Although the effects of crop residue removal on soil temperature [9, 19,20,21] and soil water content [22,23,24] are well documented, only a few studies address sugarcane fields in Brazil [7, 25,26,27], mostly under a qualitative approach which considers the presence or absence of straw associated with fire practice at the harvest period.

During sugarcane mechanical harvest, the deposition of large amounts of dry mass of straw (green tops and dry leaves), ranging from 10 to 20 Mg ha−1, remains in the field [3]. Carvalho et al. (2017) [5] based on available literature concluded that a residue mulch of at least 7 Mg ha−1, i.e., almost 50% of the considered average (15 Mg ha−1), are recommended to be left on soil surface to promote agronomic benefits [28]. Despite the general recommendation, it is important to emphasize that sugarcane cultivation areas in Brazil cover a wide variety of edaphoclimatic conditions.
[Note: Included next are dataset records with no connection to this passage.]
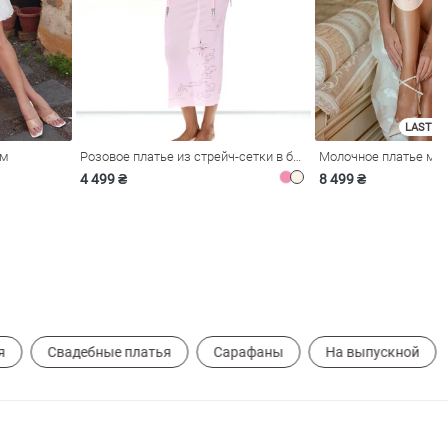
LAST SI
ом
Розовое платье из стрейч-сетки в бельевом стиле
4 499 ₴
8 499 ₴
я
Свадебные платья
Сарафаны
На выпускной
Moreover, the distinct harvest cycles adopted (early, middle, and late) provide interactions that should be taken into account when recommendations addressing straw removal are proposed.
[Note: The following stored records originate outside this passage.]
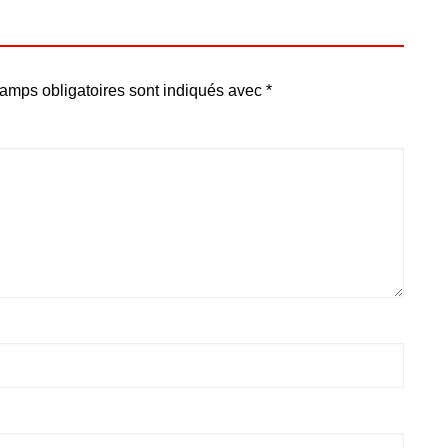
amps obligatoires sont indiqués avec
*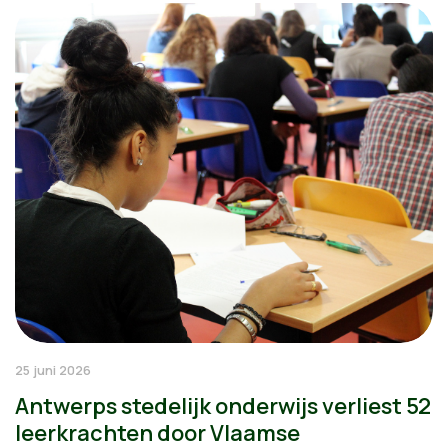
25 juni 2026
Antwerps stedelijk onderwijs verliest 52
leerkrachten door Vlaamse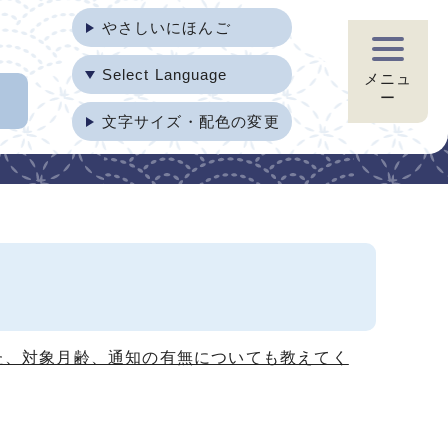
やさしいにほんご
Select Language
メニュ
ー
文字サイズ・配色の変更
た、対象月齢、通知の有無についても教えてく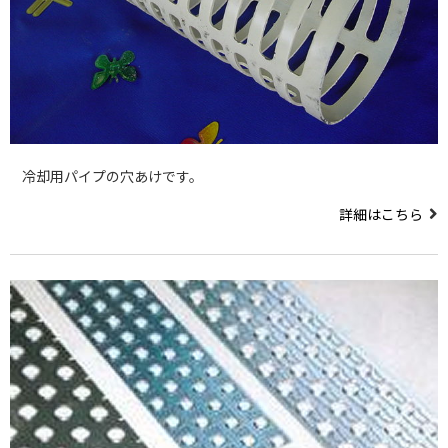
冷却用パイプの穴あけです。
詳細はこちら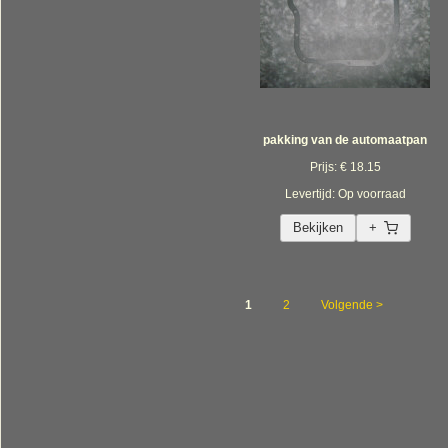
pakking van de automaatpan
Prijs: € 18.15
Levertijd: Op voorraad
Bekijken
+
1
2
Volgende >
We hypothesized that complete straw removal is detrimental to water storage, soil temperature fluctuation, and, consequently, to sugarcane yield. Still, the straw removal management may vary according to edaphoclimatic interactions, since it is a site-specific response. Thus, the understanding of the effects of straw removal performed on different locations under an agronomic perspective is a major contribution to improve sustainability of the use of this crop residue for bioenergy production. In this context, the objective of this study was to evaluate the effects of different straw removal rates on soil water dynamics, soil temperature, and sugarcane yield in areas under different edaphoclimatic conditions in South-Central Brazil.

Materials and Methods

Description of the Study Areas

The experimental sites were strategically chosen to represent the diverse growing conditions in São Paulo (SP) and Goiás (GO) states within South-Central Brazil. Three field experiments were carried out for scientific purposes within commercial farms in Quatá, State of São Paulo (SP) and Chapadão do Céu and Quirinópolis, both located in Goiás State (GO). Figure 1 provides information on geographic coordinates, altitude, soil type and texture, climate characteristics, harvest dates, and amount of straw produced (on dry basis) in each year.

Fig. 1
figure 1

Experimental site description and location: Quatá-SP, Chapadão do Céu-GO, and Quirinópolis-GO (1[29]; 2according to Köppen Geiger classification)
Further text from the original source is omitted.